### [What is expected]
Filter the records below down to lines containing "более".
Content starts
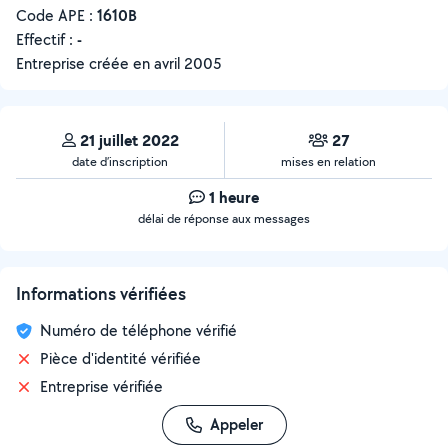
Code APE :
1610B
Effectif :
-
Entreprise créée en
avril 2005
21 juillet 2022
27
date d’inscription
mises en relation
1 heure
délai de réponse aux messages
Informations vérifiées
Numéro de téléphone vérifié
Pièce d'identité vérifiée
Entreprise vérifiée
Appeler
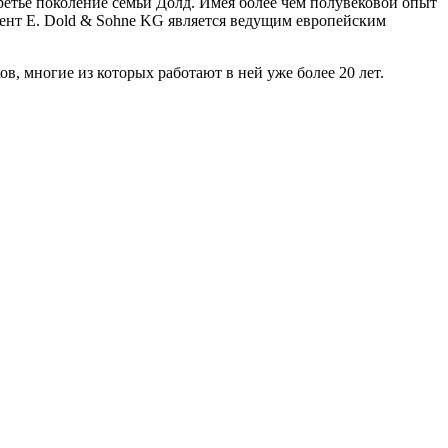
ретье поколение семьи Долд. Имея более чем полувековой опыт
нт E. Dold & Sohne KG является ведущим европейским
, многие из которых работают в ней уже более 20 лет.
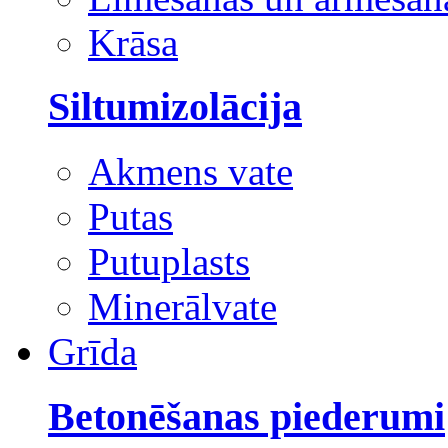
Krāsa
Siltumizolācija
Akmens vate
Putas
Putuplasts
Minerālvate
Grīda
Betonēšanas piederumi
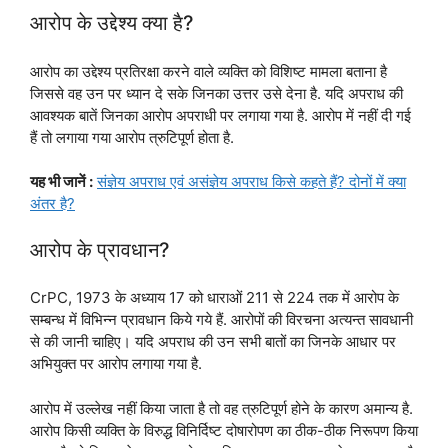
आरोप के उद्देश्य क्या है?
आरोप का उद्देश्य प्रतिरक्षा करने वाले व्यक्ति को विशिष्ट मामला बताना है
जिससे वह उन पर ध्यान दे सके जिनका उत्तर उसे देना है. यदि अपराध की
आवश्यक बातें जिनका आरोप अपराधी पर लगाया गया है. आरोप में नहीं दी गई
हैं तो लगाया गया आरोप त्रुटिपूर्ण होता है.
यह भी जानें :
संज्ञेय अपराध एवं असंज्ञेय अपराध किसे कहते हैं? दोनों में क्या
अंतर है?
आरोप के प्रावधान?
CrPC, 1973 के अध्याय 17 को धाराओं 211 से 224 तक में आरोप के
सम्बन्ध में विभिन्न प्रावधान किये गये हैं. आरोपों की विरचना अत्यन्त सावधानी
से की जानी चाहिए। यदि अपराध की उन सभी बातों का जिनके आधार पर
अभियुक्त पर आरोप लगाया गया है.
आरोप में उल्लेख नहीं किया जाता है तो वह त्रुटिपूर्ण होने के कारण अमान्य है.
आरोप किसी व्यक्ति के विरुद्ध विनिर्दिष्ट दोषारोपण का ठीक-ठीक निरूपण किया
Content ends
### [Problem solution]
ретье поколение семьи Долд. Имея более чем полувековой опыт
, многие из которых работают в ней уже более 20 лет.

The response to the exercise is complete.